In recent months, we have finally seen mainstream outlets offer bold critiques of the $PLC.
In June, the WSJ published a piece on “The Insidious Influence of the SPLC”.
In July, Politico (not exactly an Alt Right publication) featured an eye-opening, in-depth piece titled “Has a Civil Rights Stalwart Lost Its Way?”
In 2013, even the The Weekly Standard (gasp!) had a piece profiling the SPLC titled “King of Fearmongers”.
Today, the Washington Free Beacon provides another unknown angle of the SPLC (“Southern Poverty Law Center Transfers Millions in Cash to Offshore Entities”):
The Southern Poverty Law Center (SPLC), a liberal, Alabama-based 501(c)(3) tax-exempt charitable organization that has gained prominence on the left for its “hate group” designations, pushes millions of dollars to offshore entities as part of its business dealings, records show.

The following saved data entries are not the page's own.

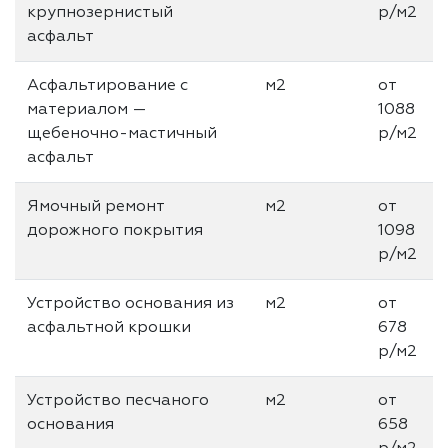
крупнозернистый
р/м2
асфальт
Асфальтирование с
м2
от
материалом —
1088
щебеночно-мастичный
р/м2
асфальт
Ямочный ремонт
м2
от
дорожного покрытия
1098
р/м2
Устройство основания из
м2
от
асфальтной крошки
678
р/м2
Устройство песчаного
м2
от
основания
658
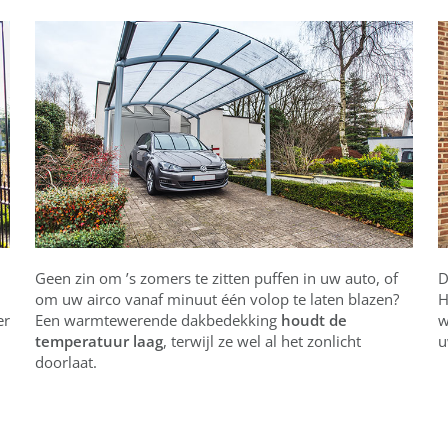
Geen zin om ’s zomers te zitten puffen in uw auto, of
D
om uw airco vanaf minuut één volop te laten blazen?
H
er
Een warmtewerende dakbedekking
houdt de
w
temperatuur laag
, terwijl ze wel al het zonlicht
u
doorlaat.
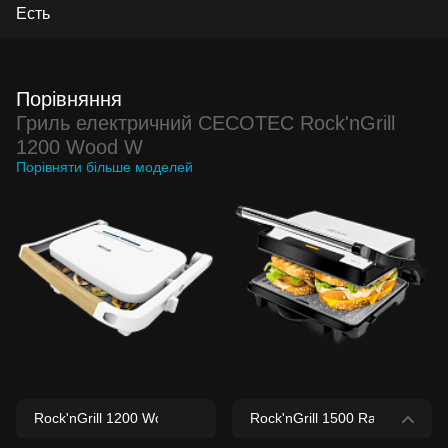
Есть
Порівняння
Гриль електричний CECOTEC Rock'nGrill
1200 Wood W
Порівняти більше моделей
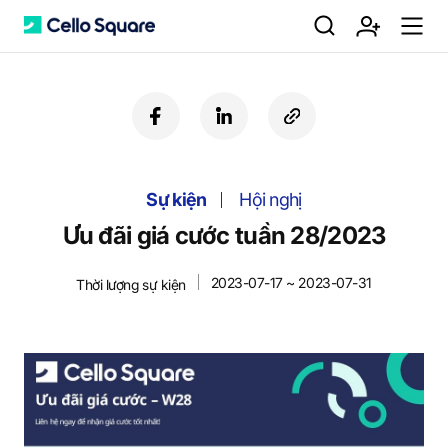
검
회
m
C
f
l
c
a
i
o
색
원
e
e
c
n
p
e
k
y
Sự kiện
b
e
Hội nghị
U
가
n
l
o
d
R
Ưu đãi giá cước tuần 28/2023
o
i
L
k
n
2023-07-17 ~ 2023-07-31
Thời lượng sự kiện
입
u
l
o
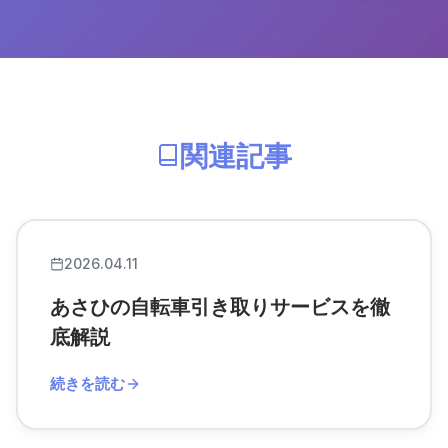
関連記事
2026.04.11
あさひの自転車引き取りサービスを徹
底解説
続きを読む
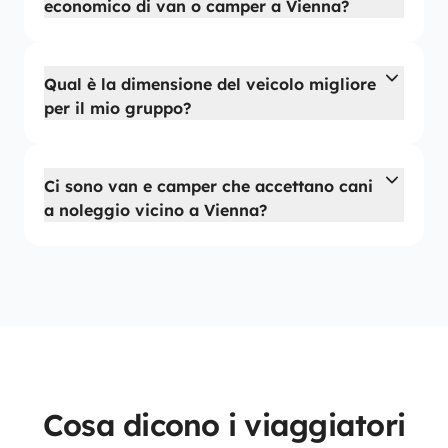
economico di van o camper a Vienna?
Qual è la dimensione del veicolo migliore
per il mio gruppo?
Ci sono van e camper che accettano cani
a noleggio vicino a Vienna?
Cosa dicono i viaggiatori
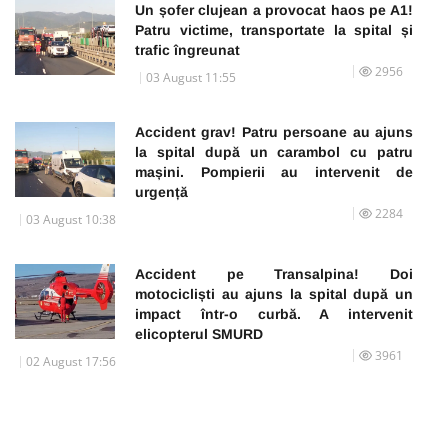
Un șofer clujean a provocat haos pe A1!
Patru victime, transportate la spital și
trafic îngreunat
2956
03 August 11:55
Accident grav! Patru persoane au ajuns
la spital după un carambol cu patru
mașini. Pompierii au intervenit de
urgență
2284
03 August 10:38
Accident pe Transalpina! Doi
motocicliști au ajuns la spital după un
impact într-o curbă. A intervenit
elicopterul SMURD
3961
02 August 17:56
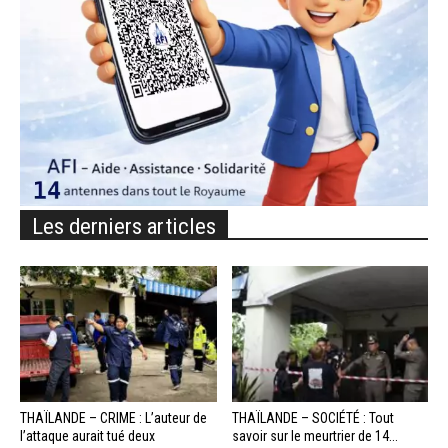
Les derniers articles
THAÏLANDE – CRIME : L’auteur de
THAÏLANDE – SOCIÉTÉ : Tout
l’attaque aurait tué deux
savoir sur le meurtrier de 14...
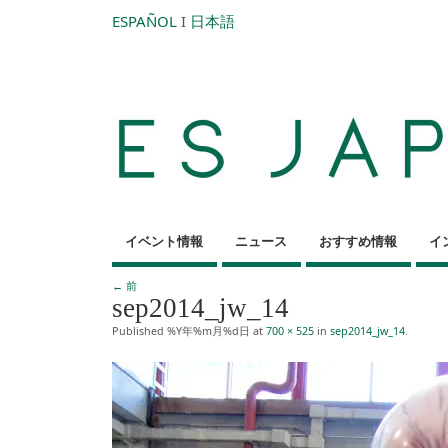
ESPAÑOL
I
日本語
イベント情報
ニュース
おすすめ情報
イ
← 前
sep2014_jw_14
Published
%Y年%m月%d日
at
700 × 525
in
sep2014_jw_14
.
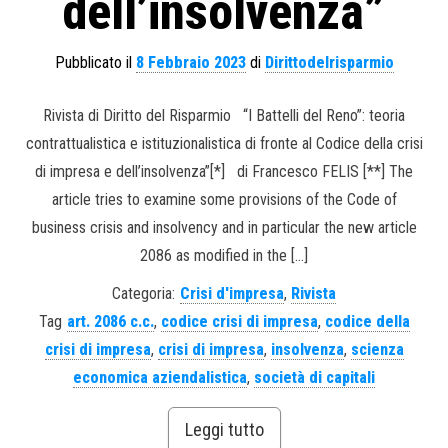
dell’insolvenza”
Pubblicato il
8 Febbraio 2023
di
Dirittodelrisparmio
Rivista di Diritto del Risparmio “I Battelli del Reno”: teoria
contrattualistica e istituzionalistica di fronte al Codice della crisi
di impresa e dell’insolvenza”[*] di Francesco FELIS [**] The
article tries to examine some provisions of the Code of
business crisis and insolvency and in particular the new article
2086 as modified in the […]
Categoria:
Crisi d'impresa
,
Rivista
Tag
art. 2086 c.c.
,
codice crisi di impresa
,
codice della
crisi di impresa
,
crisi di impresa
,
insolvenza
,
scienza
economica aziendalistica
,
società di capitali
Leggi tutto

Additionally, the nonprofit pays lucrative six-figure salaries to its top directors and key employees while spending little on legal services despite its stated intent of “fighting hate and bigotry” using litigation, education, and other forms of advocacy…

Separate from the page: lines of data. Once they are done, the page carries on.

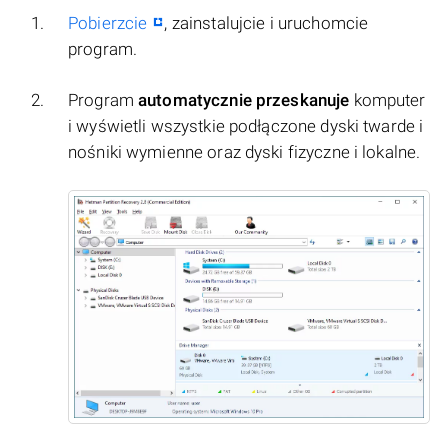
Pobierzcie
, zainstalujcie i uruchomcie
program.
Program
automatycznie przeskanuje
komputer
i wyświetli wszystkie podłączone dyski twarde i
nośniki wymienne oraz dyski fizyczne i lokalne.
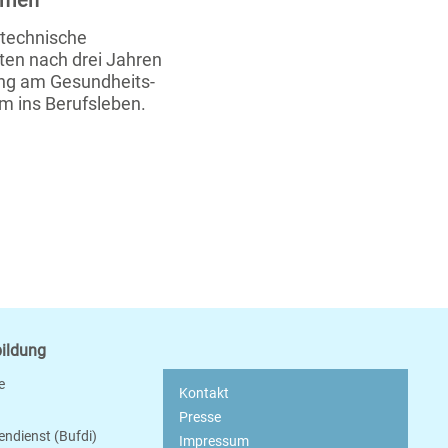
xamen
stechnische
ten nach drei Jahren
ung am Gesundheits-
m ins Berufsleben.
bildung
e
Kontakt
Presse
endienst (Bufdi)
Impressum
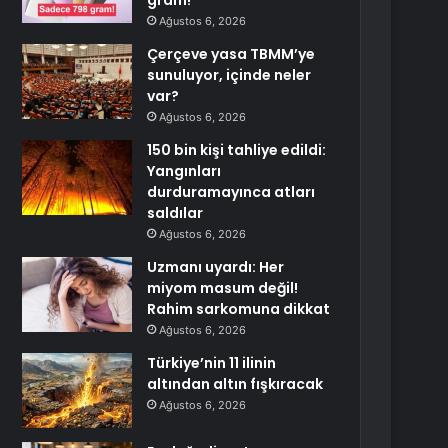
gram!
Ağustos 6, 2026
Çerçeve yasa TBMM’ye
sunuluyor, içinde neler
var?
Ağustos 6, 2026
150 bin kişi tahliye edildi:
Yangınları
durduramayınca atları
saldılar
Ağustos 6, 2026
Uzmanı uyardı: Her
miyom masum değil!
Rahim sarkomuna dikkat
Ağustos 6, 2026
Türkiye’nin 11 ilinin
altından altın fışkıracak
Ağustos 6, 2026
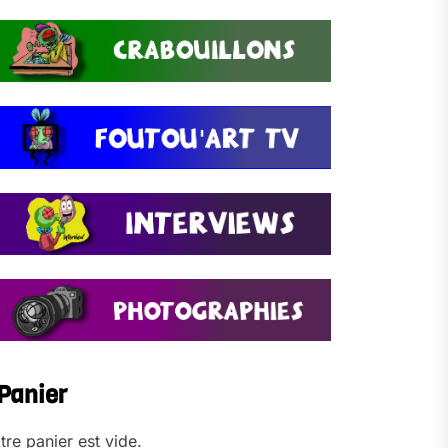
Panier
tre panier est vide.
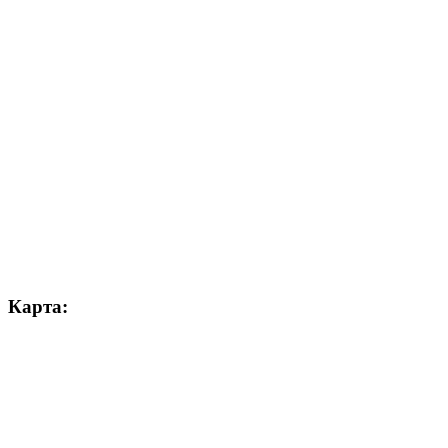
Карта:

Tax experts expressed confusion when being told of the transfer.
“I’ve never known a US-based nonprofit dealing in human rights or social services to have any foreign bank accounts,” said Amy Sterling Casil, CEO of Pacific Human Capital, a California-based nonprofit consulting firm. “My impression based on prior interactions is that they have a small, modestly paid staff, and were regarded by most in the industry as frugal and reliable. I am stunned to learn of transfers of millions to offshore bank accounts. It is a huge red flag and would have been completely unacceptable to any wealthy, responsible, experienced board member who was committed to a charitable mission who I ever worked with.”

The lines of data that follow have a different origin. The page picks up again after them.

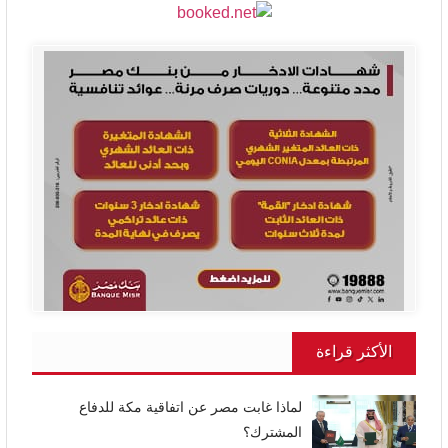
الأكثر قراءة
لماذا غابت مصر عن اتفاقية مكة للدفاع
المشترك؟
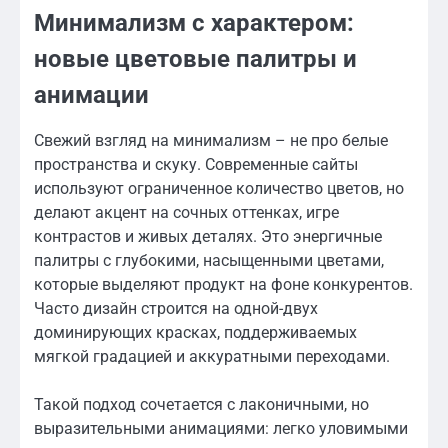
Минимализм с характером:
новые цветовые палитры и
анимации
Свежий взгляд на минимализм – не про белые
пространства и скуку. Современные сайты
используют ограниченное количество цветов, но
делают акцент на сочных оттенках, игре
контрастов и живых деталях. Это энергичные
палитры с глубокими, насыщенными цветами,
которые выделяют продукт на фоне конкурентов.
Часто дизайн строится на одной-двух
доминирующих красках, поддерживаемых
мягкой градацией и аккуратными переходами.
Такой подход сочетается с лаконичными, но
выразительными анимациями: легко уловимыми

“It is unethical for any US-based charity to invest large sums of money overseas,” said Casil. “I know of no legitimate reason for any US-based nonprofit to put money in overseas, unregulated bank accounts.”
“It seems extremely unusual for a ‘501(c)(3)’ concentrating upon reducing poverty in the American South to have multiple bank accounts in tax haven nations,” Charles Ortel, a former Wall Street analyst and financial advisor who helped uncover a 2009 financial scandal at General Electric, told the Free Beacon.
The nonprofit also pays lucrative salaries to its top leadership.
Richard Cohen, president and chief executive officer of the SPLC, was given $346,218 in base compensation in 2015, its tax forms show. Cohen received $20,000 more in other reportable compensation and non-taxable benefits. Morris Dees, SPLC’s chief trial counsel, received a salary of $329,560 with $42,000 in additional reportable compensation and non-taxable benefits.
The minimum amount paid to an officer, director, trustee, or key employee in 2015 was $140,000 in base salary, not including other compensation. The group spent $20 million on salaries throughout the year.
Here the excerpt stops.